This project provides for querying and direct browsing of portions of the Common Crawl. It uses the Common Crawl Url-Index, specifically the commoncrawlindex python library and extends the pywb (python wayback) project to provide web archive browsing capabilities for the Common Crawl.
This extension allows direct browsing of Common Crawl Web Data that has been indexed. At this time, it appears that the url-index is only partial and a lot of non-text content may be missing.
Install with pip:
pip install -r requirements.txt
This will install pywb and other dependencies.

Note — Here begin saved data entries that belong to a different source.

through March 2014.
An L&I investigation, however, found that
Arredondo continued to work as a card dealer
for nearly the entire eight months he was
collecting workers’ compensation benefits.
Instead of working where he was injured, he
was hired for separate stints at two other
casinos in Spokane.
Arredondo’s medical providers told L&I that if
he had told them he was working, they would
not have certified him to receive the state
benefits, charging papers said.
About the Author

There are a few quick run scripts:
./run.sh
-- run with wsgi ref./run-uwsgi.sh
-- run with uwsgi (must have uwsgi installed, eg:pip install uwsgi
)./run-gunicorn.sh
-- run with gunicorn (must have gunicorn install, eg:pip install gunicorn
)
To run tests against live index (must have py.test installed, eg: pip install pytest
)
./run-tests.sh
This browser follow standard wayback machine url conventions: For example, to see a list of captures for ask.metafilter.com you can point your browser to:
http://localhost:8080/commoncrawl/*/http://ask.metafilter.com
You can also view captures for all urls starting with a given prefix by using the wildcard query:
http://localhost:8080/commoncrawl/*/http://ask.metafilter.com*
There is also a lower-level api for fetching the index in plain-text format:
http://localhost:8080/commoncrawl-index?url=http://ask.metafilter.com&matchType=host
(This query converts the Common-Crawl Index into a text CDX-like index. Additional options to be added at a later time.)
See the cci-config.yaml file for configuration info specific to this deployment.
See the pywb github page project for more details and documentation of pywb wayback implementation.